* [Aim of the task] Below are the records; copy every line in them that holds the string "read".

^^^^^^^^^^^^^^^^

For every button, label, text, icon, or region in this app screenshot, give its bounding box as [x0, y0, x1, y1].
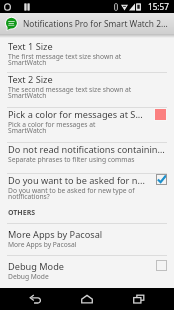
button[interactable]: Do you want to be asked for n... — [0, 174, 174, 208]
button[interactable]: Home — [70, 288, 104, 310]
staticText: Pick a color for messages at S... — [8, 108, 143, 120]
staticText: Debug Mode — [8, 272, 49, 281]
staticText: Text 1 Size — [8, 40, 53, 52]
staticText: Notifications Pro for Smart Watch 2... — [23, 18, 168, 29]
staticText: 15:57 — [148, 1, 169, 12]
staticText: More Apps by Pacosal — [8, 228, 103, 240]
button[interactable]: Back — [18, 288, 52, 310]
button[interactable]: Text 1 Size — [0, 38, 174, 72]
staticText: The second message text size shown at Sm… — [8, 85, 132, 100]
staticText: Separate phrases to filter using commas — [8, 155, 135, 164]
staticText: Pick a color for messages at SmartWatch — [8, 120, 96, 135]
button[interactable]: Pick a color for messages at S... — [0, 108, 174, 142]
button[interactable]: Debug Mode — [0, 256, 174, 288]
staticText: The first message text size shown at Sma… — [8, 52, 122, 67]
button[interactable]: Text 2 Size — [0, 73, 174, 107]
staticText: Do you want to be asked for n... — [8, 174, 145, 186]
staticText: OTHERS — [8, 208, 36, 217]
button[interactable]: More Apps by Pacosal — [0, 224, 174, 255]
staticText: Do you want to be asked for new type of … — [8, 186, 135, 201]
staticText: More Apps by Pacosal — [8, 240, 77, 249]
staticText: Do not read notifications containing... — [8, 143, 167, 155]
staticText: Debug Mode — [8, 260, 64, 272]
button[interactable]: Recent apps — [122, 288, 156, 310]
staticText: Text 2 Size — [8, 73, 53, 85]
button[interactable]: Do not read notifications containing... — [0, 143, 174, 173]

^^^^^^^^^^^^^^^^

* [Task answer]
staticText: Do not read notifications containing... — [8, 143, 167, 155]
button[interactable]: Do not read notifications containing... — [0, 143, 174, 173]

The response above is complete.